Qu’est-ce qu’un pont, au juste? Pour la dizaine d’auteurs réunis dans la rédaction de Ponts, un recueil de nouvelles publié aux Éditions Druide, l’objet va au-delà de la « simple » structure physique pour adopter une tout autre signification.
Sous la direction de Chrystine Brouillet, qui y signe aussi un texte, 12 auteurs vont donc mettre en scène un pont, petit ou grand, important ou banal, dans des nouvelles au style libre, et à la prose parfois encore plus libérée. Sous leur plume, ces ponts deviennent grandioses ou chétifs, merveilleux ou maudits, symbole d’espoir ou de détresse.
Il y a lieu de se demander, d’ailleurs, si les auteurs ne se sont pas concertés, ou s’ils n’ont pas besoin de se changer les idées: sous leur plume, on meurt en grand nombre, sur ces ponts, ou plutôt en se jetant du bas de leur tablier. Que ce soit par amour, par désespoir, par un malheureux hasard ou par la force des choses, ces ponts pourraient pratiquement être qualifiés de tueurs en série.
C’est peut-être là, d’ailleurs, que le bât blesse, bien honnêtement. Mme Brouillet a beau reconnaître qu’il est généralement question de mort, dans les textes réunis sous sa direction, puisque la plupart des collaborateurs oeuvrent déjà dans le polar, il y a peut-être une distinction à établir entre la mort comme outil narratif et ce groupe de gens qui ont décidé d’en finir avec la vie et de suicident près d’un pont ou en se jetant tout en bas, dans les eaux sombres.
On a en effet bien souvent l’impression que les ponts figurent dans ces nouvelles par obligation, et non pas parce qu’il y jouent un rôle important, si l’on peut s’exprimer ainsi. Peut-être s’agit-il de l’inconvénient des recueils de nouvelles avec des thèmes imposés. Que ce soit sous la forme d’un endroit spécifique où se produit un meurtre, ou simplement un lieu devant figurer dans le texte, comme c’est le cas ici, on semble se priver d’une certaine liberté que l’intérêt de l’exercice imposé ne parvient pas à contrer totalement.
Il ne faut toutefois pas s’imaginer que tout est beau à jeter, dans ce recueil – bien au contraire. Les textes de Tristan Malavoy, de Mme Brouillet et de Marie-Ève Sévigny, notamment, sont franchement excellents. Tout comme l’est la nouvelle, un peu bizarrement présentée en anglais et en français, de R. J. Ellory.

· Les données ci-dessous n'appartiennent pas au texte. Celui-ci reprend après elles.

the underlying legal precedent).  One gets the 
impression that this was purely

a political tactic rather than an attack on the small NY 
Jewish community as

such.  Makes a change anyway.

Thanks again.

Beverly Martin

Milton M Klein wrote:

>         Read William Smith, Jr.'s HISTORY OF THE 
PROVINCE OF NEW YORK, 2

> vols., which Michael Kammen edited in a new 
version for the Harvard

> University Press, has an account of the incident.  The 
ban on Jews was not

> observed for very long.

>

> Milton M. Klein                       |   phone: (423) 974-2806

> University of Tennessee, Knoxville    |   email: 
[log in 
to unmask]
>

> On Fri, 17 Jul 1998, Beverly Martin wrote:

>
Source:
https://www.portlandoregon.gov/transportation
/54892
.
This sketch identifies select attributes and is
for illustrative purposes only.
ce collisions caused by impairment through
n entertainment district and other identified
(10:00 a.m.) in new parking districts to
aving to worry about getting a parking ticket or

Simplement, on termine notre lecture de Ponts avec un appétit qui n’a pas vraiment été comblé. Comme si, en quelque sorte, le pont ne débouchait sur rien. Ou peut-être sur un morbide boulevard de banlieue, loin de l’attrait de la ville.
Ponts, recueil de nouvelles sous la direction de Chrystine Brouillet. Publié aux Éditions Druide, 237 pages.